Tuesday, 24 October 2006

Why Did God Invent Little Brothers?

Hello readers, who if you are still reading this blog, are more dedicated than I can express. I know, I know the 'UPDATE!'s have been mounting but I actually have arelatively good excuse (well not for last week, but that doesn't count). You see for the past week my stupid computer as for no apparent reason whatsoever, decided not to connect to the network, and therefore to the internet (I am only typing now because I have managed to steal my step-dad's assistants computer).

And before that I was in the fabulous Middle Of Nowhere (otherwise known as Waikawa) spending an exciting weekend doing absolutely nothing (aren't you jealous?), but I'm not complaining, well not about the trip anyway, I am in fact instead complaining about little brothers.

When I heard I was being given a free return ticket to Middle Of Nowhere with complimentary 3 night accomadation (spending money not included) I was rather excited, not so much because I got to go away but because it meant I got to get out of going away to Waikanae and therefore be stuck in a small out amount of space with my infuriating little brother for the entire weekend. Instead I was stuck in a small amount of space with someone else's infuritating little brother for the entire weekend.

Although I am a huge showoff, I prefer to show off in person where I can actually control what people see so I get rather agitated when I find myself written about in a way that I have no control over (it's a good thing I decided not to be an actor, either I'd be poor and destitute or on the off chance I became successful I would have a heart attack every time I saw myself in a tabloid) so for the privacy of said little brother (who really doesn't deserve it) I will not use his real name. Hmmm, I think we shall refer to the boy in question as Adolf, no maybe a little too harsh, Humphery will do.

So I turned up on Friday in my new chucks and skinny jeans, with my bags packed, completely unsuspecting as Humphery answered the door that I was, in fact being greeted by the devil child. I started to have a few suspicions in the car when, supposedly lacking space, I and Humphery's older sister who will be named Antigone just because I like the name, were showered with abuse such as 'fat' and 'bitch'. However, being the optimistic and naive thing that I am, I blithely put this aside and tried to remain hopeful that this misguided child was really a stunning little angel underneath.

Alas, night came and I was proved to be the one who was misguided. For Humphery, it seems, values sleep alot less than I do and proceeded to demontsrate this to me in the form of pokes, throwing pillows at me then stealing them, talking to me, and googling at me as if I were an animal in the zoo.

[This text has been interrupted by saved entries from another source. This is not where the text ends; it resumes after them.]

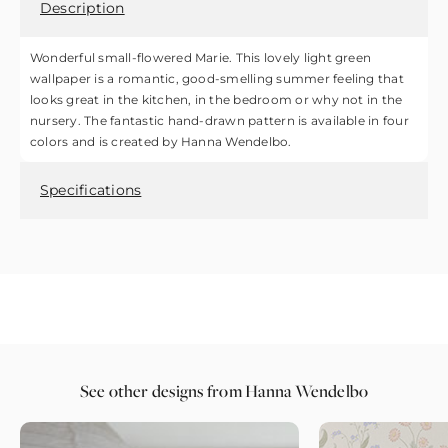
Description
Wonderful small-flowered Marie. This lovely light green
wallpaper is a romantic, good-smelling summer feeling that
looks great in the kitchen, in the bedroom or why not in the
nursery. The fantastic hand-drawn pattern is available in four
colors and is created by Hanna Wendelbo.
Specifications
See other designs from Hanna Wendelbo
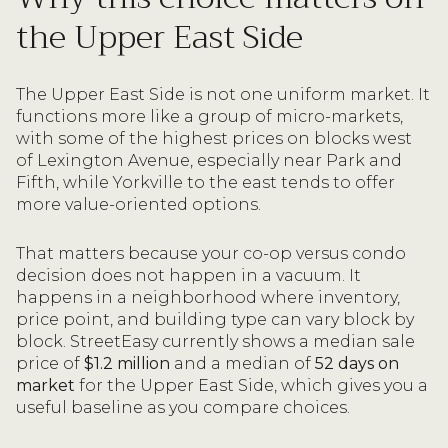
the Upper East Side
The Upper East Side is not one uniform market. It
functions more like a group of micro-markets,
with some of the highest prices on blocks west
of Lexington Avenue, especially near Park and
Fifth, while Yorkville to the east tends to offer
more value-oriented options.
That matters because your co-op versus condo
decision does not happen in a vacuum. It
happens in a neighborhood where inventory,
price point, and building type can vary block by
block. StreetEasy currently shows a median sale
price of
$1.2 million
and a median of
52 days on
market
for the Upper East Side, which gives you a
useful baseline as you compare choices.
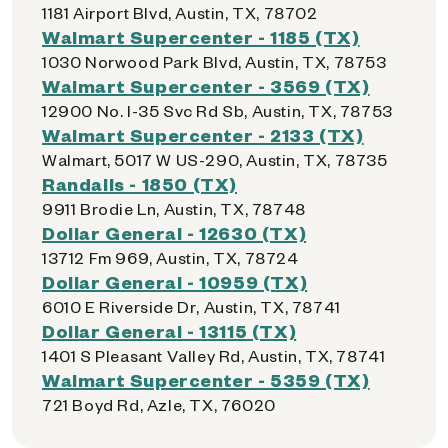
1181 Airport Blvd, Austin, TX, 78702
Walmart Supercenter - 1185 (TX)
1030 Norwood Park Blvd, Austin, TX, 78753
Walmart Supercenter - 3569 (TX)
12900 No. I-35 Svc Rd Sb, Austin, TX, 78753
Walmart Supercenter - 2133 (TX)
Walmart, 5017 W US-290, Austin, TX, 78735
Randalls - 1850 (TX)
9911 Brodie Ln, Austin, TX, 78748
Dollar General - 12630 (TX)
13712 Fm 969, Austin, TX, 78724
Dollar General - 10959 (TX)
6010 E Riverside Dr, Austin, TX, 78741
Dollar General - 13115 (TX)
1401 S Pleasant Valley Rd, Austin, TX, 78741
Walmart Supercenter - 5359 (TX)
721 Boyd Rd, Azle, TX, 76020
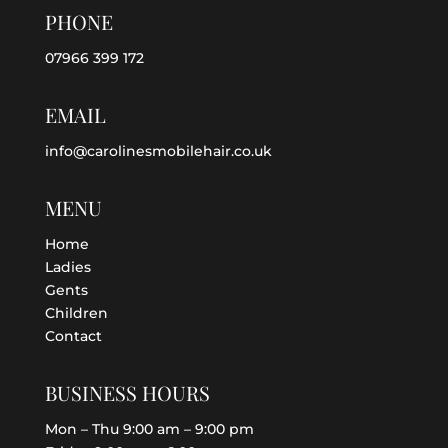
PHONE
07966 399 172
EMAIL
info@carolinesmobilehair.co.uk
MENU
Home
Ladies
Gents
Children
Contact
BUSINESS HOURS
Mon – Thu 9:00 am – 9:00 pm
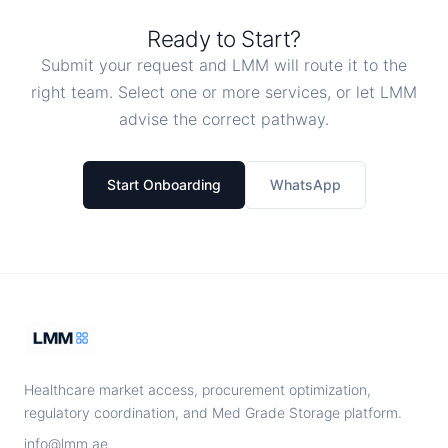
Ready to Start?
Submit your request and LMM will route it to the
right team. Select one or more services, or let LMM
advise the correct pathway.
Start Onboarding
WhatsApp
Healthcare market access, procurement optimization,
regulatory coordination, and Med Grade Storage platform.
info@lmm.ae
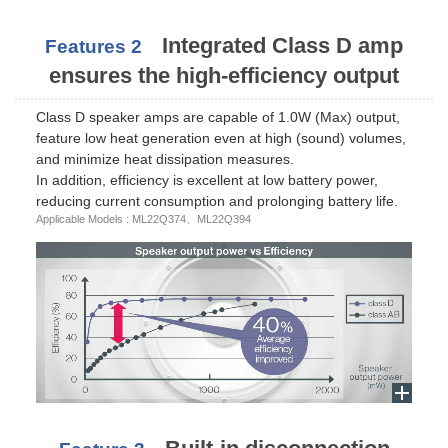
Integrated Class D amp
Features 2
ensures the high-efficiency output
Class D speaker amps are capable of 1.0W (Max) output,
feature low heat generation even at high (sound) volumes,
and minimize heat dissipation measures.
In addition, efficiency is excellent at low battery power,
reducing current consumption and prolonging battery life.
Applicable Models : ML22Q374、ML22Q394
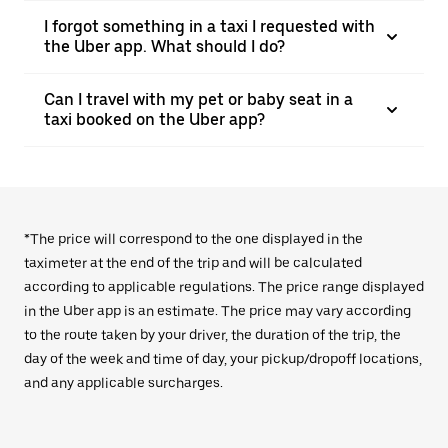
I forgot something in a taxi I requested with
the Uber app. What should I do?
Can I travel with my pet or baby seat in a
taxi booked on the Uber app?
*The price will correspond to the one displayed in the
taximeter at the end of the trip and will be calculated
according to applicable regulations. The price range displayed
in the Uber app is an estimate. The price may vary according
to the route taken by your driver, the duration of the trip, the
day of the week and time of day, your pickup/dropoff locations,
and any applicable surcharges.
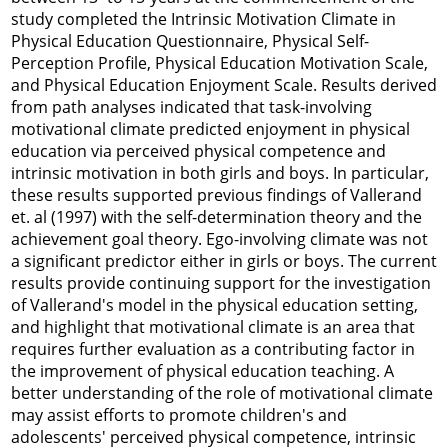
study completed the Intrinsic Motivation Climate in
Physical Education Questionnaire, Physical Self-
Perception Profile, Physical Education Motivation Scale,
and Physical Education Enjoyment Scale. Results derived
from path analyses indicated that task-involving
motivational climate predicted enjoyment in physical
education via perceived physical competence and
intrinsic motivation in both girls and boys. In particular,
these results supported previous findings of Vallerand
et. al (
1997
) with the self-determination theory and the
achievement goal theory. Ego-involving climate was not
a significant predictor either in girls or boys. The current
results provide continuing support for the investigation
of Vallerand's model in the physical education setting,
and highlight that motivational climate is an area that
requires further evaluation as a contributing factor in
the improvement of physical education teaching. A
better understanding of the role of motivational climate
may assist efforts to promote children's and
adolescents' perceived physical competence, intrinsic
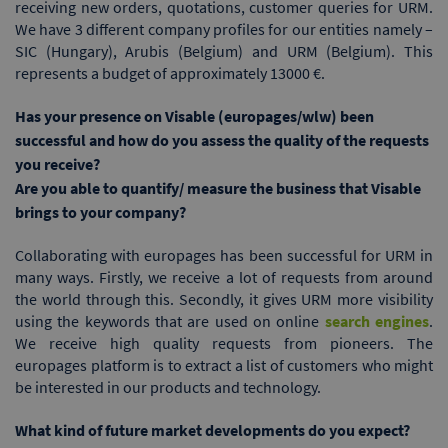
receiving new orders, quotations, customer queries for URM.
We have 3 different company profiles for our entities namely –
SIC (Hungary), Arubis (Belgium) and URM (Belgium). This
represents a budget of approximately 13000 €.
Has your presence on Visable (europages/wlw) been
successful and how do you assess the quality of the requests
you receive?
Are you able to quantify/ measure the business that Visable
brings to your company?
Collaborating with europages has been successful for URM in
many ways. Firstly, we receive a lot of requests from around
the world through this. Secondly, it gives URM more visibility
using the keywords that are used on online
search engines
.
We receive high quality requests from pioneers. The
europages platform is to extract a list of customers who might
be interested in our products and technology.
What kind of future market developments do you expect?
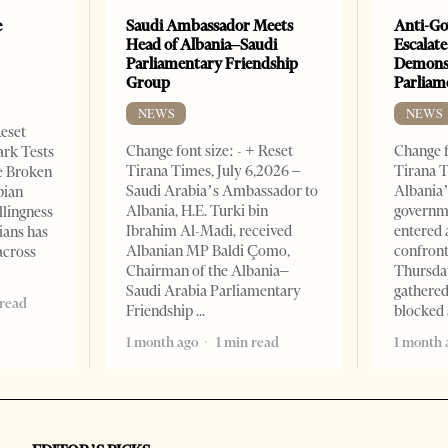
e
Saudi Ambassador Meets
Anti-Go
Head of Albania–Saudi
Escalate
Parliamentary Friendship
Demonst
Group
Parliam
NEWS
NEWS
Reset
Change font size: - + Reset
Change f
ark Tests
Tirana Times, July 6,2026 –
Tirana T
e Broken
Saudi Arabia’s Ambassador to
Albania’
bian
Albania, H.E. Turki bin
governm
llingness
Ibrahim Al-Madi, received
entered 
ians has
Albanian MP Baldi Çomo,
confront
across
Chairman of the Albania–
Thursday
Saudi Arabia Parliamentary
gathered
 read
Friendship
blocked 
1 month ago
1 min read
1 month 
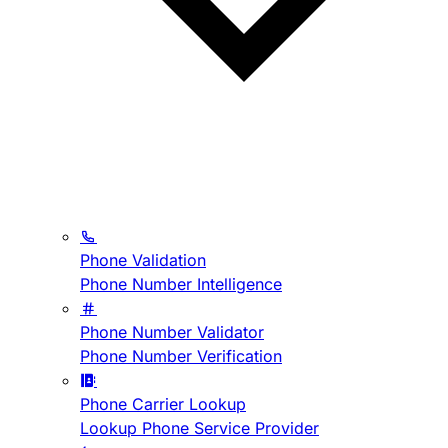
Phone Validation
Phone Number Intelligence
Phone Number Validator
Phone Number Verification
Phone Carrier Lookup
Lookup Phone Service Provider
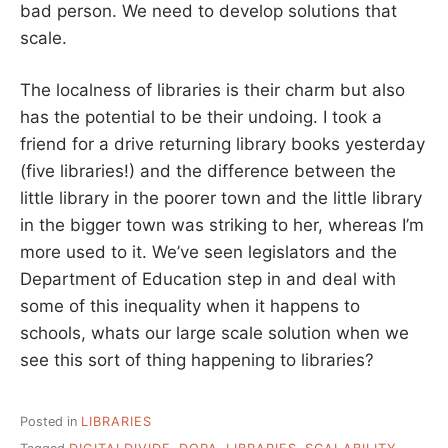
bad person. We need to develop solutions that
scale.
The localness of libraries is their charm but also
has the potential to be their undoing. I took a
friend for a drive returning library books yesterday
(five libraries!) and the difference between the
little library in the poorer town and the little library
in the bigger town was striking to her, whereas I’m
more used to it. We’ve seen legislators and the
Department of Education step in and deal with
some of this inequality when it happens to
schools, whats our large scale solution when we
see this sort of thing happening to libraries?
Posted in
LIBRARIES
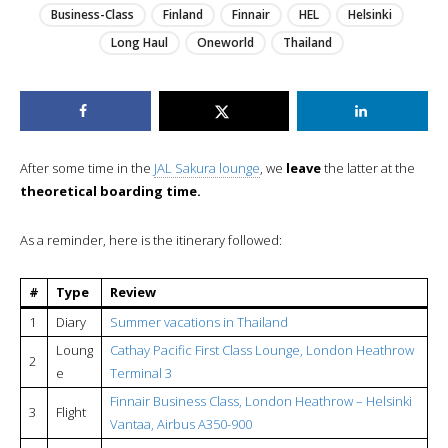
Business-Class
Finland
Finnair
HEL
Helsinki
Long Haul
Oneworld
Thailand
After some time in the
JAL Sakura lounge
, we
leave
the latter at the
theoretical boarding time.
As a reminder, here is the itinerary followed:
#
Type
Review
1
Diary
Summer vacations in Thailand
Loung
Cathay Pacific First Class Lounge, London Heathrow
2
e
Terminal 3
Finnair Business Class, London Heathrow – Helsinki
3
Flight
Vantaa, Airbus A350-900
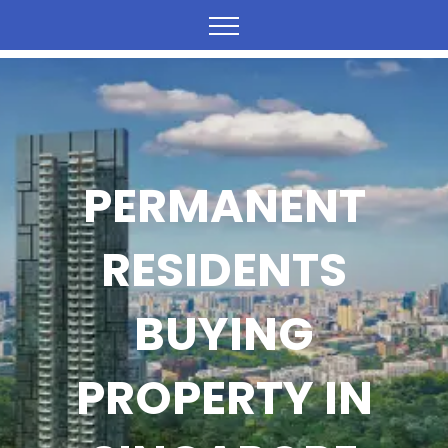
PERMANENT
RESIDENTS
BUYING
PROPERTY IN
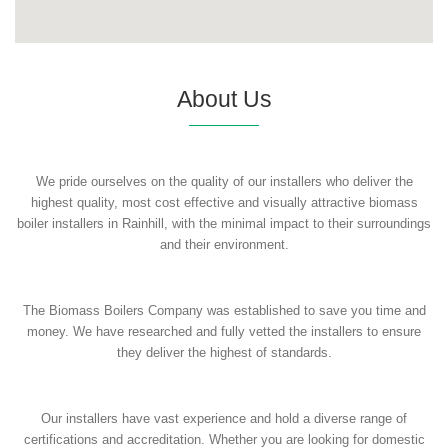
About Us
We pride ourselves on the quality of our installers who deliver the
highest quality, most cost effective and visually attractive biomass
boiler installers in Rainhill, with the minimal impact to their surroundings
and their environment.
The Biomass Boilers Company was established to save you time and
money. We have researched and fully vetted the installers to ensure
they deliver the highest of standards.
Our installers have vast experience and hold a diverse range of
certifications and accreditation. Whether you are looking for domestic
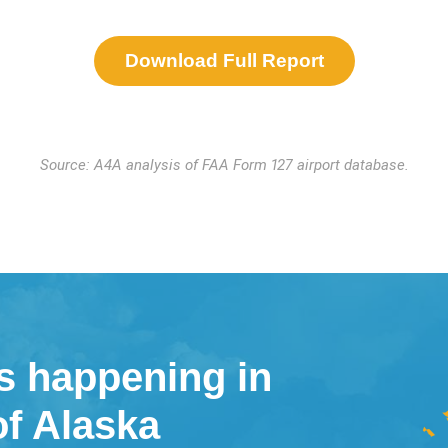
Download Full Report
Source: A4A analysis of FAA Form 127 airport database.
s happening in
of Alaska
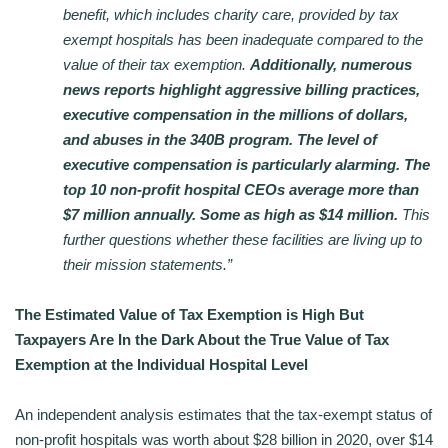
benefit, which includes charity care, provided by tax
exempt hospitals has been inadequate compared to the
value of their tax exemption.
Additionally, numerous
news reports highlight aggressive billing practices,
executive compensation in the millions of dollars,
and abuses in the 340B program. The level of
executive compensation is particularly alarming. The
top 10 non-profit hospital CEOs average more than
$7 million annually. Some as high as $14 million.
This
further questions whether these facilities are living up to
their mission statements.”
The Estimated Value of Tax Exemption is High But
Taxpayers Are In the Dark About the True Value of Tax
Exemption at the Individual Hospital Level
An independent analysis estimates that the tax-exempt status of
non-profit hospitals was worth about $28 billion in 2020, over $14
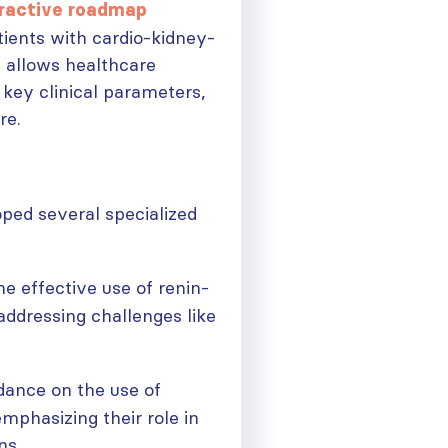
eractive roadmap
tients with cardio-kidney-
l allows healthcare
 key clinical parameters,
re.
ped several specialized
he effective use of renin-
addressing challenges like
idance on the use of
mphasizing their role in
ns.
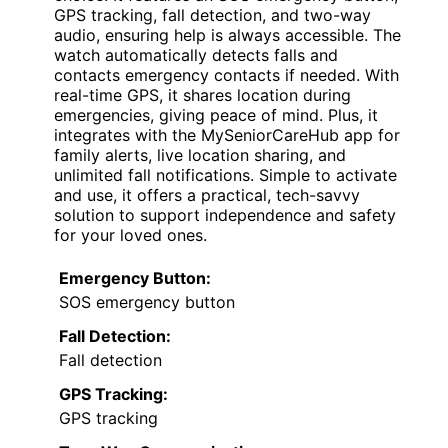
GPS tracking, fall detection, and two-way
audio, ensuring help is always accessible. The
watch automatically detects falls and
contacts emergency contacts if needed. With
real-time GPS, it shares location during
emergencies, giving peace of mind. Plus, it
integrates with the MySeniorCareHub app for
family alerts, live location sharing, and
unlimited fall notifications. Simple to activate
and use, it offers a practical, tech-savvy
solution to support independence and safety
for your loved ones.
Emergency Button:
SOS emergency button
Fall Detection:
Fall detection
GPS Tracking:
GPS tracking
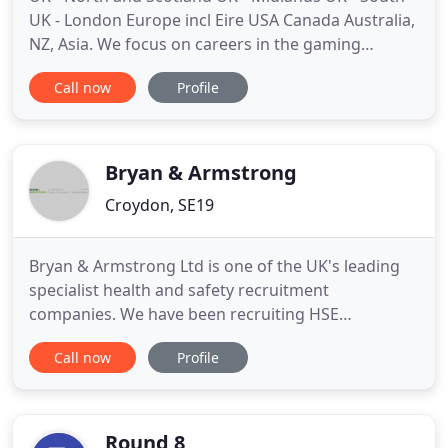
UK - London Europe incl Eire USA Canada Australia,
NZ, Asia. We focus on careers in the gaming
industry. Our expertise, your development-we list
Call now
Profile
games, online & mobile roles in sales & marketing
and programming. Also game & website design &
development, and art & animation. Datascope is
the world's leading
Bryan & Armstrong
Croydon, SE19
Bryan & Armstrong Ltd is one of the UK's leading
specialist health and safety recruitment
companies. We have been recruiting HSE
professionals on an interim and permanent basis
Call now
Profile
for over a decade, working closely with our
established network of clients and candidates to
place the right people into the right jobs. Are you
looking for career progression
Round 8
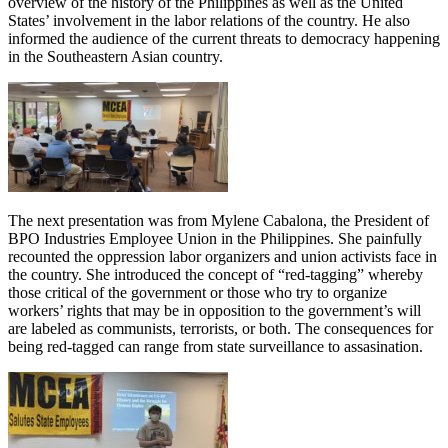
overview of the history of the Philippines as well as the United
States’ involvement in the labor relations of the country. He also
informed the audience of the current threats to democracy happening
in the Southeastern Asian country.
The next presentation was from Mylene Cabalona, the President of
BPO Industries Employee Union in the Philippines. She painfully
recounted the oppression labor organizers and union activists face in
the country. She introduced the concept of “red-tagging” whereby
those critical of the government or those who try to organize
workers’ rights that may be in opposition to the government’s will
are labeled as communists, terrorists, or both. The consequences for
being red-tagged can range from state surveillance to assasination.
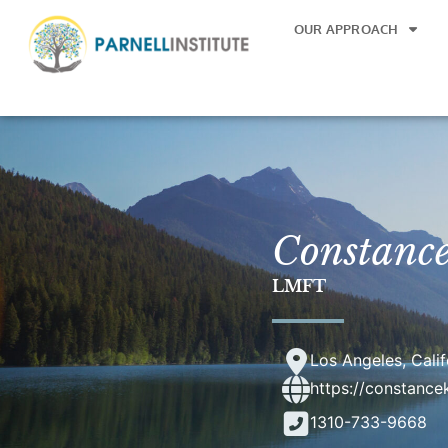
OUR APPROACH
Constanc
LMFT
Los Angeles, Calif
https://constanc
1310-733-9668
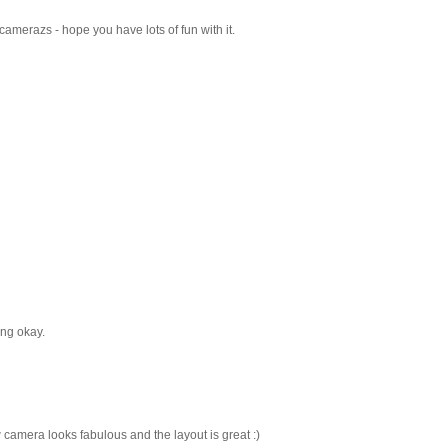
camerazs - hope you have lots of fun with it.
ng okay.
 camera looks fabulous and the layout is great :)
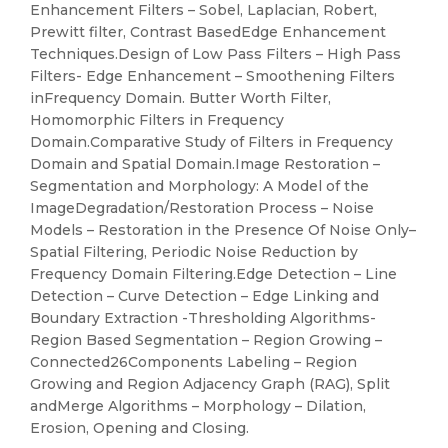
Enhancement Filters – Sobel, Laplacian, Robert,
Prewitt filter, Contrast BasedEdge Enhancement
Techniques.Design of Low Pass Filters – High Pass
Filters- Edge Enhancement – Smoothening Filters
inFrequency Domain. Butter Worth Filter,
Homomorphic Filters in Frequency
Domain.Comparative Study of Filters in Frequency
Domain and Spatial Domain.Image Restoration –
Segmentation and Morphology: A Model of the
ImageDegradation/Restoration Process – Noise
Models – Restoration in the Presence Of Noise Only–
Spatial Filtering, Periodic Noise Reduction by
Frequency Domain Filtering.Edge Detection – Line
Detection – Curve Detection – Edge Linking and
Boundary Extraction -Thresholding Algorithms-
Region Based Segmentation – Region Growing –
Connected26Components Labeling – Region
Growing and Region Adjacency Graph (RAG), Split
andMerge Algorithms – Morphology – Dilation,
Erosion, Opening and Closing.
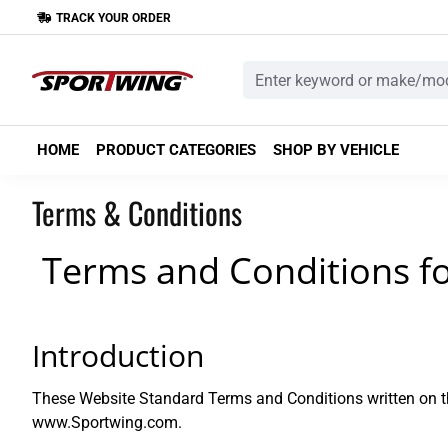
TRACK YOUR ORDER
HOME
PRODUCT CATEGORIES
SHOP BY VEHICLE
Terms & Conditions
Terms and Conditions f
Introduction
These Website Standard Terms and Conditions written on th
www.Sportwing.com.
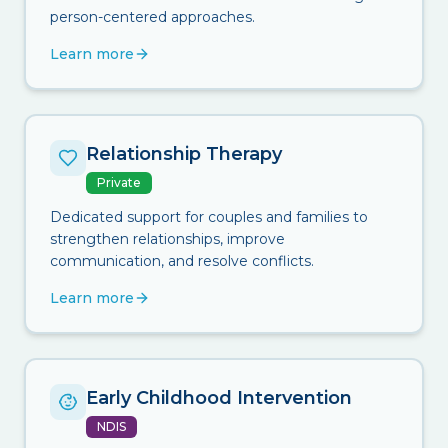
person-centered approaches.
Learn more
Relationship Therapy
Private
Dedicated support for couples and families to
strengthen relationships, improve
communication, and resolve conflicts.
Learn more
Early Childhood Intervention
NDIS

Luckily for me I had watched a philosophy video the night before about Seneca's theory for dealing with anger and extreme irritation so I was able to stay relatively sane, if a little sleep deprived. This technique also enabled me to calmly endure I number of other incidents that, for the sake of brevity, I have omitted.

And so the weekend rolled by with me getting very little of the sleep needed or (and this sadly I cannot blame on Humhpery) very little of the work I needed to do, done. But as I end this post I must share with you the conclusion I came to on the last night as I heard Humphery desperately trying to restrain from poking me and attempting in vain to lie still so as not to disturb me, I realised that perhaps the poor child is not so bad after all (wow, Seneca's theory really works) and that with time he may grow into a reasonably well functioning member of society (which is, of course, the highest aspiration we can hope for for little brothers). So i will leave you with this final message - don't hate or persecute little Humphery, he needs love and compassion to nurture him into the lovely person found deep, deep inside, just never, ever sleep in the same room as him.

You Have Been Warned.

8 comments:

Anonymous said...

very well written, and yet, despite this, i may have to beat you up on his behalf (as any good sister would). poor bumphrey. he can't help it if he is a teenage boy, and thus unable to interact as a normal human being.

yours sincerly, with a strange combination of dissapointment and immense gratitude,

Antigone

Anonymous said...

gotta love that name.. antigone.

Nyarg.. i think you're being a little harsh. Or maybe i just get on with him quite well.

who knows.

amusing post.. i applaud you.

-applauds-

Anonymous said...

YAY! woa i put caps lock on.... hehe i like thAT GrooVY I sAy!!!

Anonymous said...

oooh dear.. U nOt GoNnA sTaRt DiS ShItTy GaNgStA CrAp

are you?

please no?/??!

Anonymous said...

i feel very hard done by
What charlotte has failed to say in the blog was that i was provoked for most of the part and that lots of the things i was said to have done were completely exagerated.

i have decide that i dont relly like chrlotte now although i never really did i cos shes such a smarty pants.

Anonymous said...

Poor Humphrey.. as someone who has met this humphrey I think I will have to stand firmly with Antigone on this one.

Sorry Charlie...

Anonymous said...

i still love you humphrey!! and charlotte too!

mwah mwah!! xoxo

CharliWarli said...

humphery, humphery, what on earth are you talking about, dear child?